Minister of Welfare [lv]
- In office 15 September 2023 – 26 February 2025
- Prime Minister: Evika Siliņa
- Preceded by: Evika Siliņa
- Succeeded by: Reinis Uzulnieks

Minister for Transport of Latvia
- In office 3 November 2010 – 25 October 2011
- Prime Minister: Valdis Dombrovskis
- Preceded by: Kaspars Gerhards
- Succeeded by: Aivis Ronis

Member of the Saeima
- Incumbent
- Assumed office 6 November 2018
- In office 17 October 2011 – 23 January 2014

Personal details
- Born: 16 March 1972 (age 54) Dobele, Latvian SSR, Soviet Union
- Party: Union of Greens and Farmers
- Education: University of Latvia

= Uldis Augulis =

Latvian politician

Uldis Augulis (born 16 March 1972) is a Latvian politician and a member of the Union of Greens and Farmers. He holds a bachelor's degree in financial management from the University of Latvia. He was the former Welfare Minister from 2009 to 2010 and again between 2014 and 2016, and also again 2023 to 2025. He was also the former Minister of Transport from 2010 to 2011 and again between 2016 and 2019. He was also the acting Minister of Justice from March to April 2010. Augulis was elected to the Saeima on October 2, 2011.

==Controversy==
Augulis caused controversy with his prioritisation of road and rail links between Riga and Moscow while delaying regional EU projects such as Rail Baltica, citing a lack of funds.
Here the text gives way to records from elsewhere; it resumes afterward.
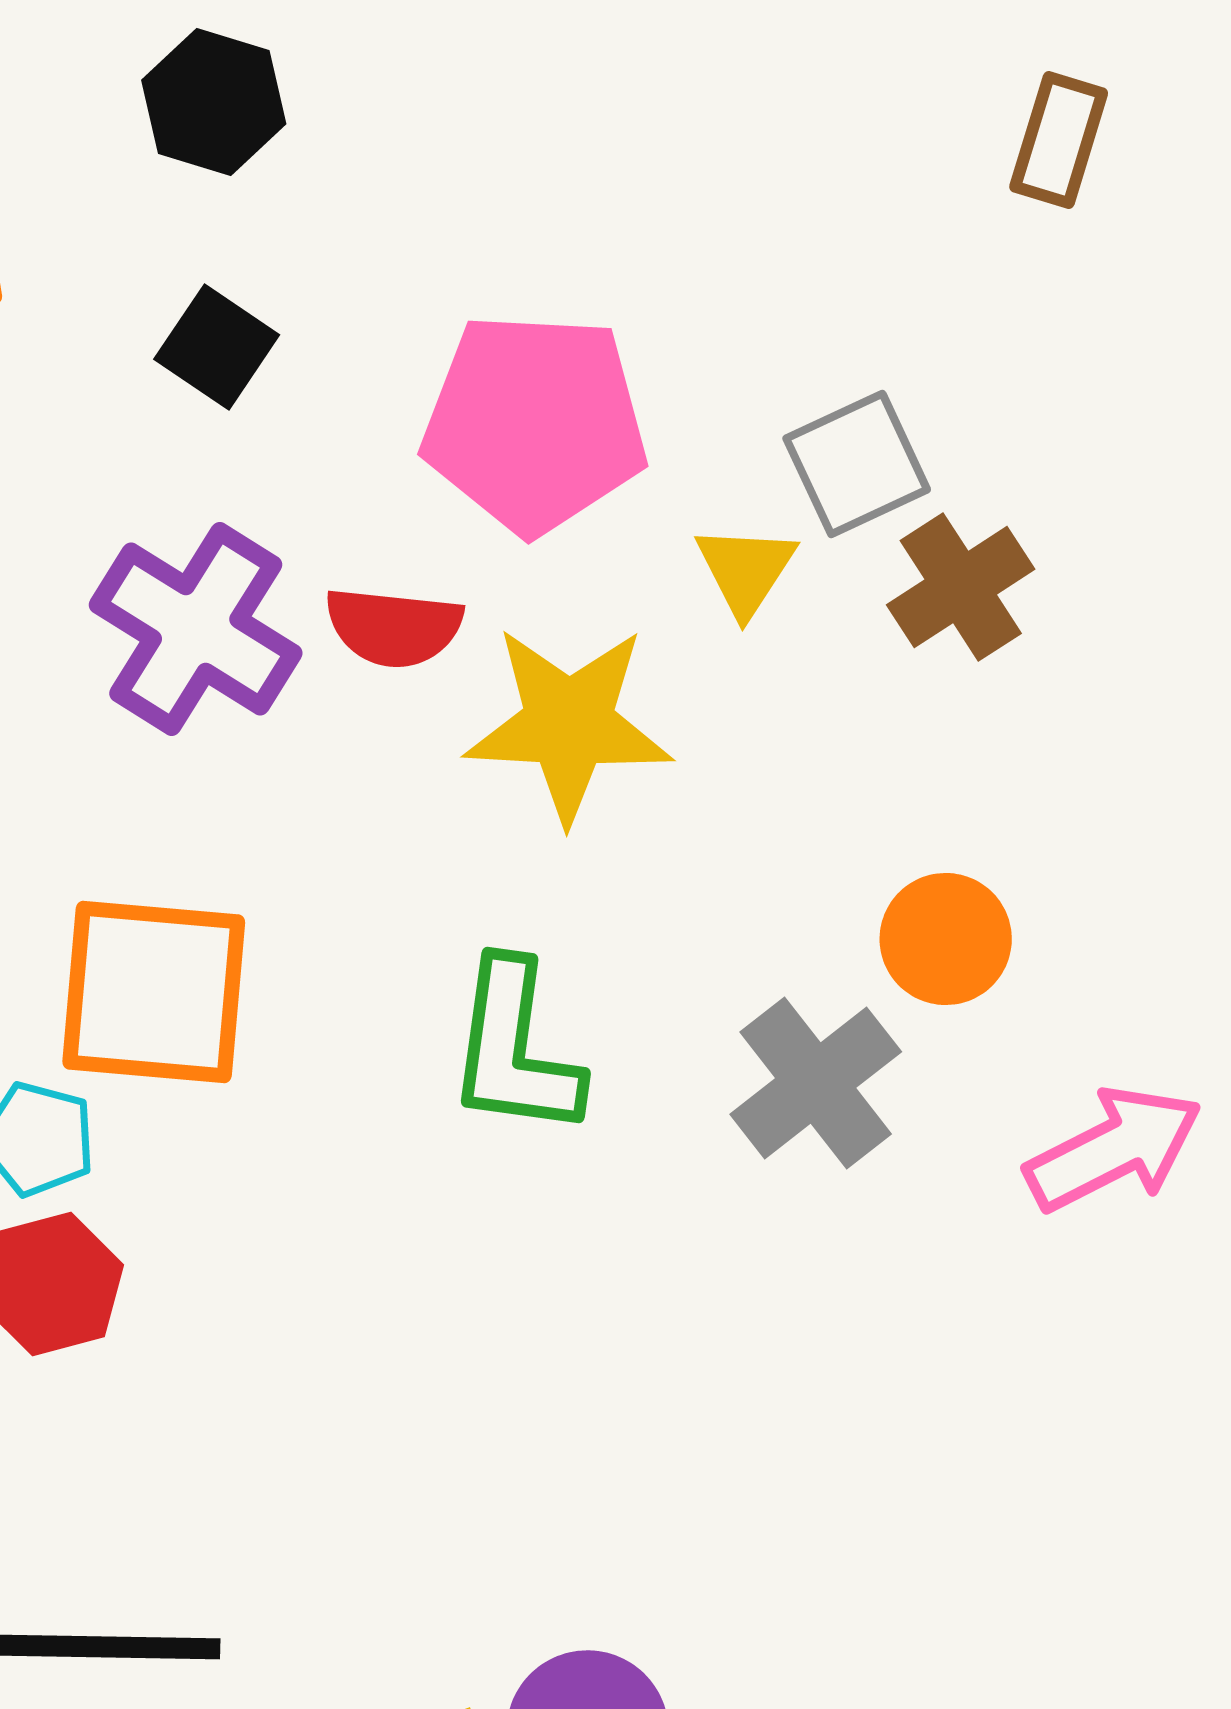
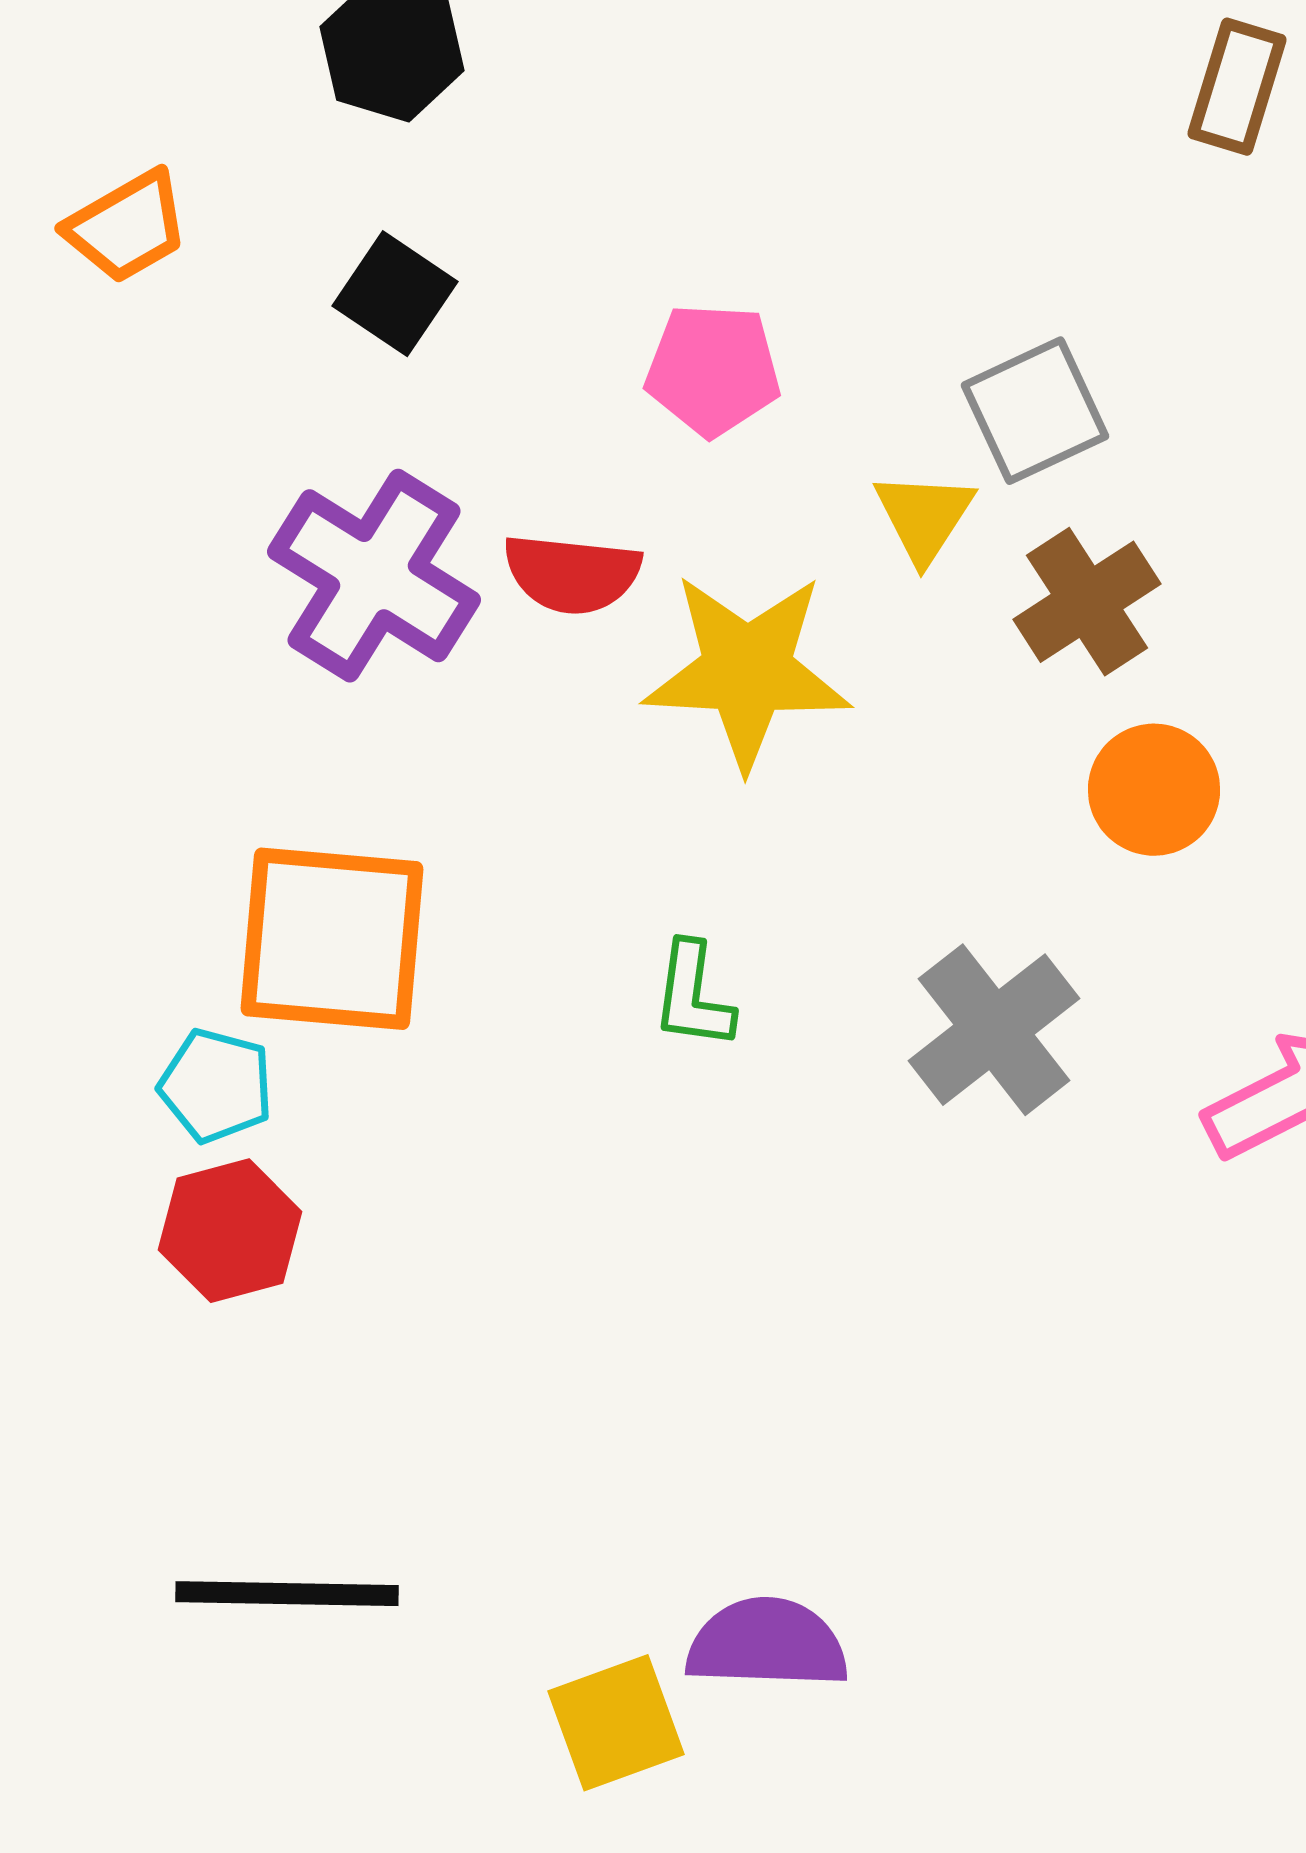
pink pentagon: (535, 423) -> (713, 370), size x0.6
brown cross: (961, 587) -> (1087, 602), moved
orange circle: (946, 939) -> (1154, 790), moved
green L-shape: (515, 1049) -> (693, 996), size x0.6

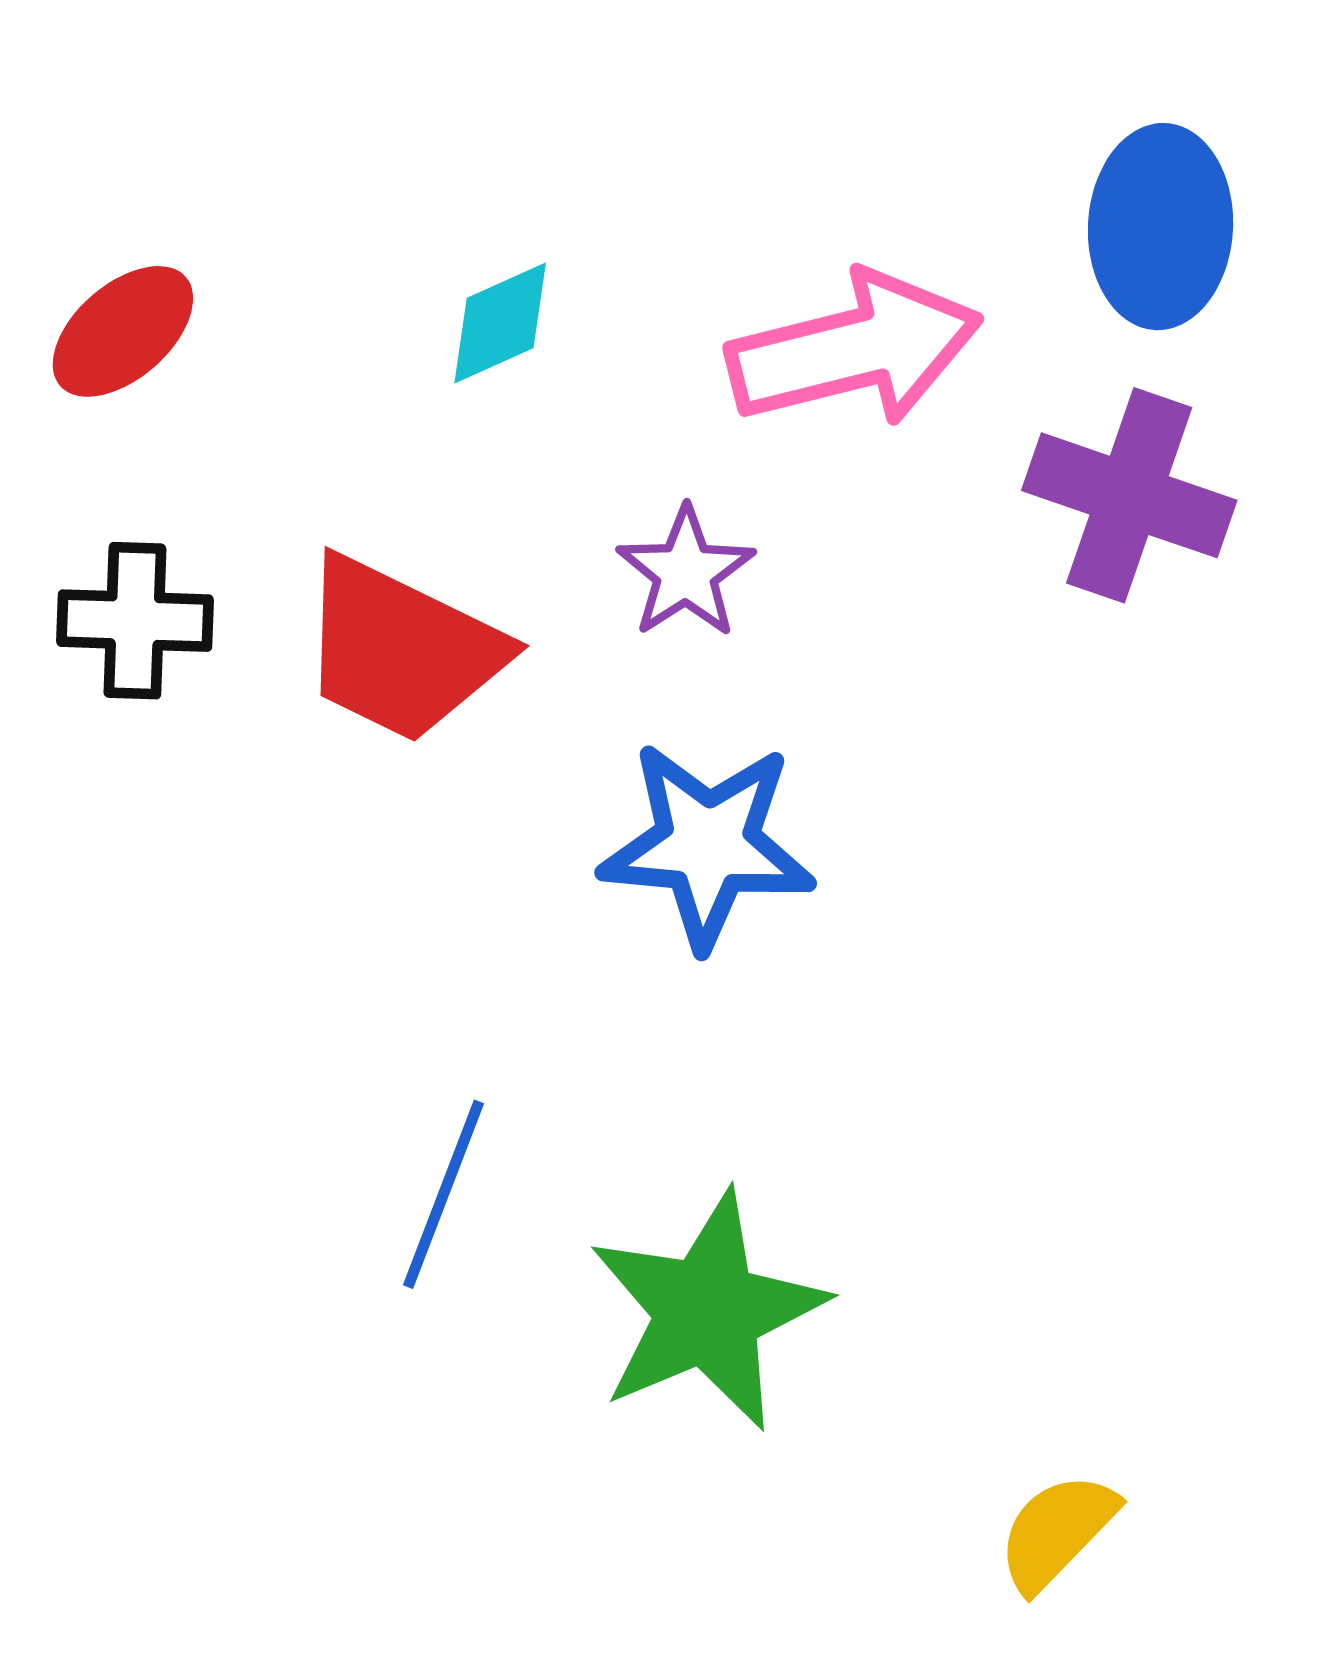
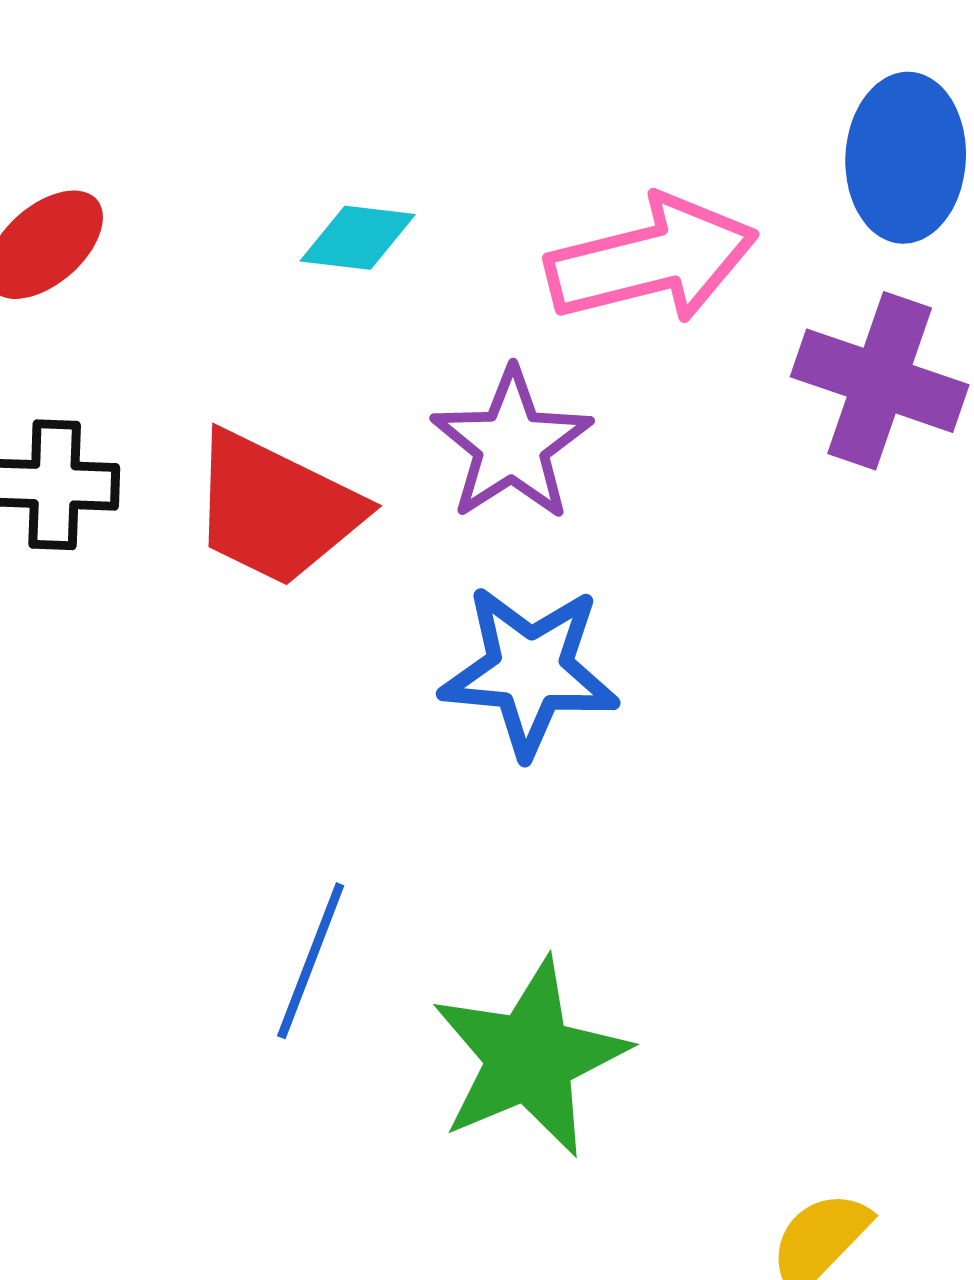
cyan diamond: (500, 323) -> (358, 238), turned 31
purple star: (686, 572) -> (512, 445), size x1.4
Latvia has already lost EUR 12.2 million (LVL 8.54 million) of EU funds due to hesitation over the Rail Baltica project, and the EU Transport Commissioner has stated there is no chance that the EU will contribute funds to the proposed Moscow link despite Augulis' assertion that the EU could contribute up to 85%.

The high-speed railroad project between Riga and Moscow is economically justified due to increasing passenger and cargo turnover, and it is not political, Russian Transport Minister Igor Levitin said after a meeting with Augulis.